### [Exercise goal]
Leave out the pictures and repeat exactly the lines from the one containing "Зачарованный мир" through the end of the records.

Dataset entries
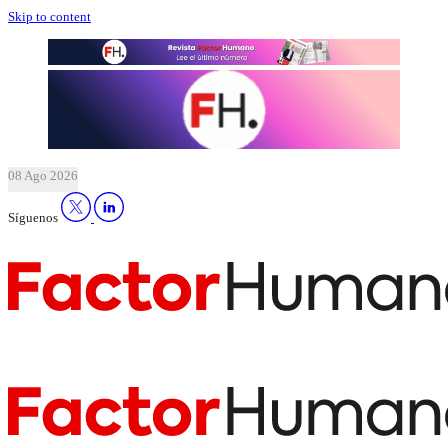
Skip to content
08 Ago 2026
Síguenos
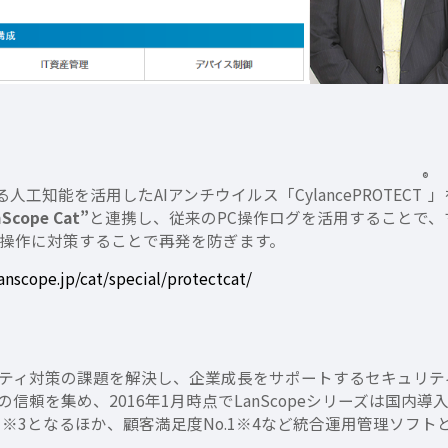
®
る人工知能を活用したAIアンチウイルス「CylancePROTECT
」
nScope Cat”
と連携し、従来のPC操作ログを活用することで
操作に対策することで再発を防ぎます。
anscope.jp/cat/special/protectcat/
リティ対策の課題を解決し、企業成長をサポートするセキュリティ
集め、2016年1月時点でLanScopeシリーズは国内導入実績1
.1※3となるほか、顧客満足度No.1※4など統合運用管理ソフ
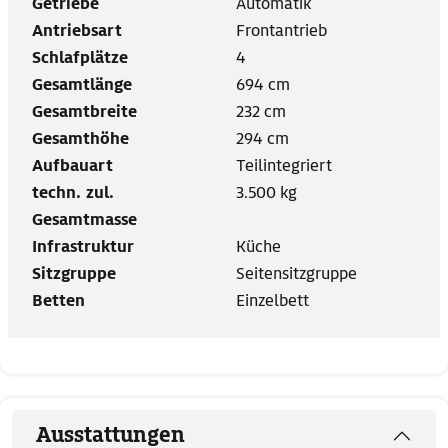
Getriebe
Automatik
Antriebsart
Frontantrieb
Schlafplätze
4
Gesamtlänge
694 cm
Gesamtbreite
232 cm
Gesamthöhe
294 cm
Aufbauart
Teilintegriert
techn. zul.
3.500 kg
Gesamtmasse
Infrastruktur
Küche
Sitzgruppe
Seitensitzgruppe
Betten
Einzelbett
Ausstattungen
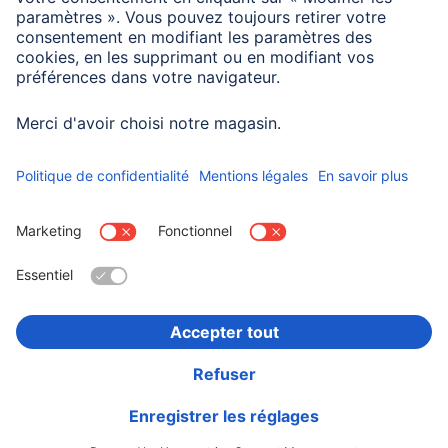
Compatibilité
Haut-parleur
Choisissez un pays
Informations institutionnelles
Confidentialité et Securité
Conditions de garantie
Déclarations de conformité
Déclaration d'accessibilité
Rappels récents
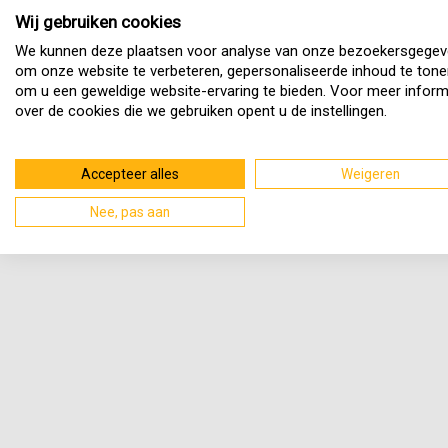
Wij gebruiken cookies
We kunnen deze plaatsen voor analyse van onze bezoekersgegev
om onze website te verbeteren, gepersonaliseerde inhoud te tone
om u een geweldige website-ervaring te bieden. Voor meer inform
over de cookies die we gebruiken opent u de instellingen.
Accepteer alles
Weigeren
Nee, pas aan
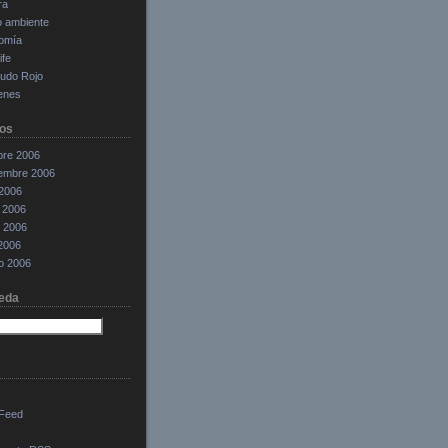
ra
o ambiente
omía
ife
cudo Rojo
enes
os
bre 2006
iembre 2006
 2006
 2006
 2006
 2006
o 2006
eda
Feed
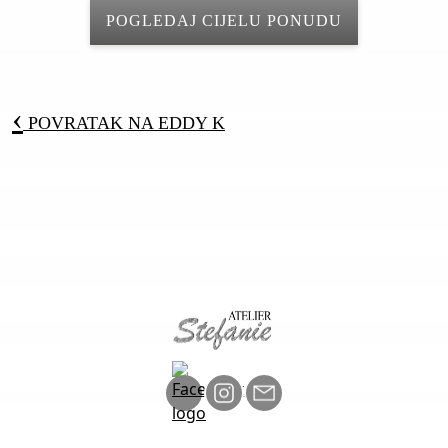
POGLEDAJ CIJELU PONUDU
‹
POVRATAK NA
EDDY K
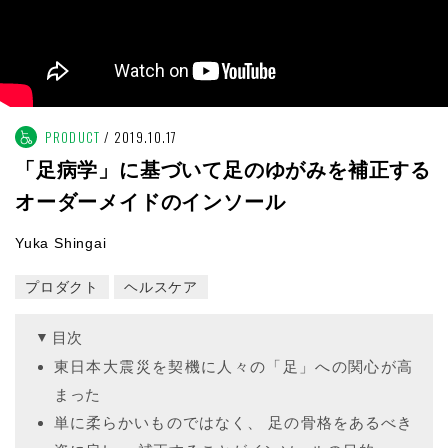
PRODUCT
2019.10.17
「足病学」に基づいて足のゆがみを補正する
オーダーメイドのインソール
Yuka Shingai
プロダクト
ヘルスケア
目次
東日本大震災を契機に人々の「足」への関心が高
まった
単に柔らかいものではなく、 足の骨格をあるべき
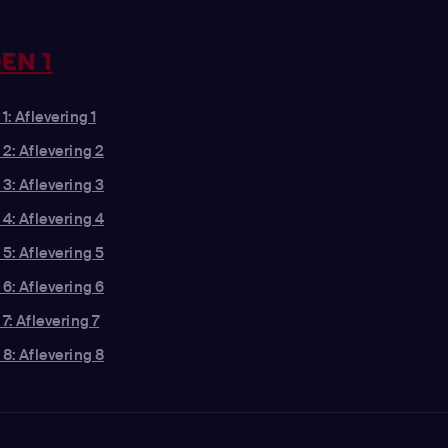
EN 1
1: Aflevering 1
 2: Aflevering 2
 3: Aflevering 3
 4: Aflevering 4
 5: Aflevering 5
 6: Aflevering 6
7: Aflevering 7
 8: Aflevering 8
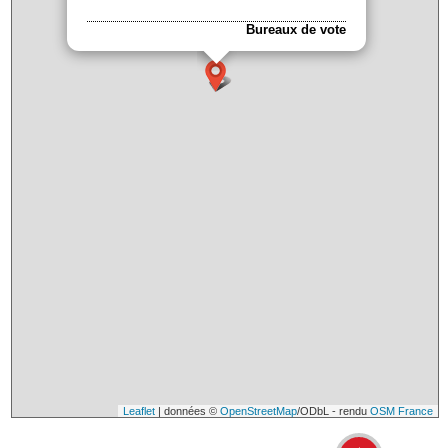
Bureaux de vote
Leaflet
| données ©
OpenStreetMap
/ODbL - rendu
OSM France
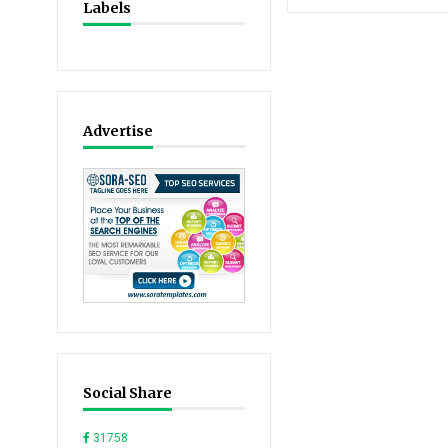
Labels
Advertise
Social Share
31758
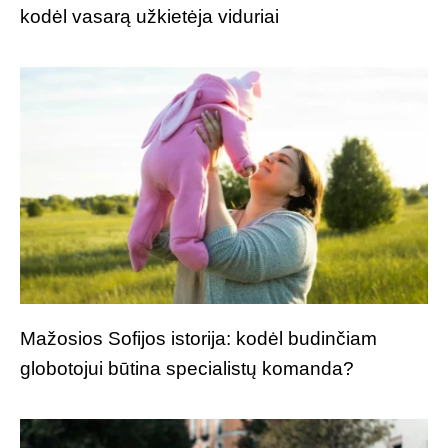
kodėl vasarą užkietėja viduriai
Mažosios Sofijos istorija: kodėl budinčiam
globotojui būtina specialistų komanda?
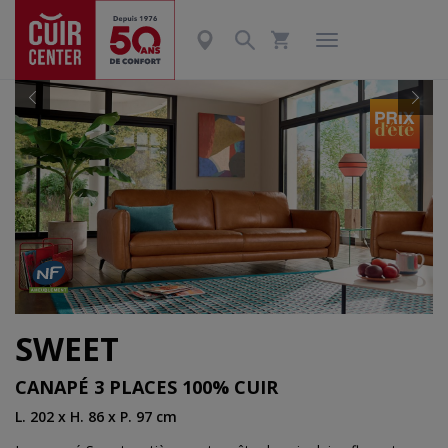
Précédent
Suiv
SWEET
CANAPÉ 3 PLACES 100% CUIR
L. 202 x H. 86 x P. 97 cm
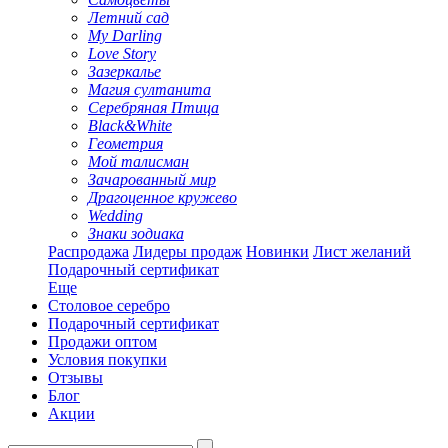
Летний сад
My Darling
Love Story
Зазеркалье
Магия султанита
Серебряная Птица
Black&White
Геометрия
Мой талисман
Зачарованный мир
Драгоценное кружево
Wedding
Знаки зодиака
Распродажа
Лидеры продаж
Новинки
Лист желаний
Подарочный сертификат
Еще
Столовое серебро
Подарочный сертификат
Продажи оптом
Условия покупки
Отзывы
Блог
Акции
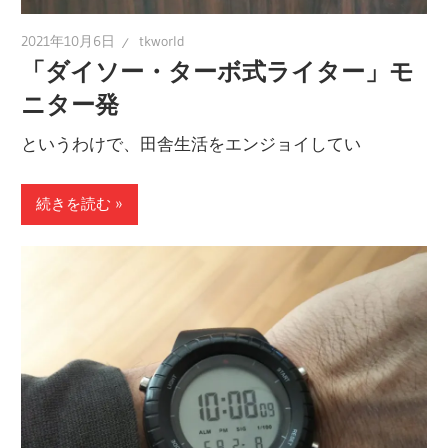
2021年10月6日
tkworld
「ダイソー・ターボ式ライター」モ
ニター発
というわけで、田舎生活をエンジョイしてい
続きを読む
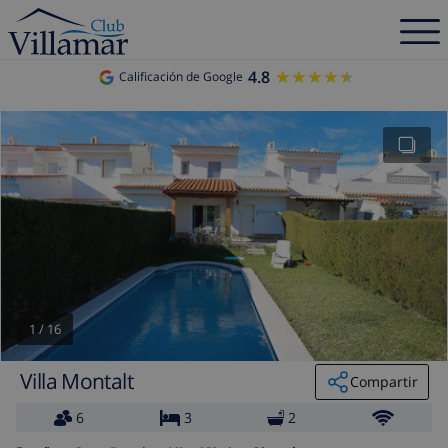
4.8
★★★★★
★★★★★
Calificación de Google
1
/
16
Villa Montalt
Compartir
6
3
2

### [Exercise result]
Зачарованный мир
Драгоценное кружево
Wedding
Знаки зодиака
Распродажа
Лидеры продаж
Новинки
Лист желаний
Подарочный сертификат
Еще
Столовое серебро
Подарочный сертификат
Продажи оптом
Условия покупки
Отзывы
Блог
Акции
2021年10月6日
tkworld
「ダイソー・ターボ式ライター」モ
ニター発
というわけで、田舎生活をエンジョイしてい
続きを読む
4.8
★★★★★
★★★★★
Calificación de Google
1
/
16
Villa Montalt
Compartir
6
3
2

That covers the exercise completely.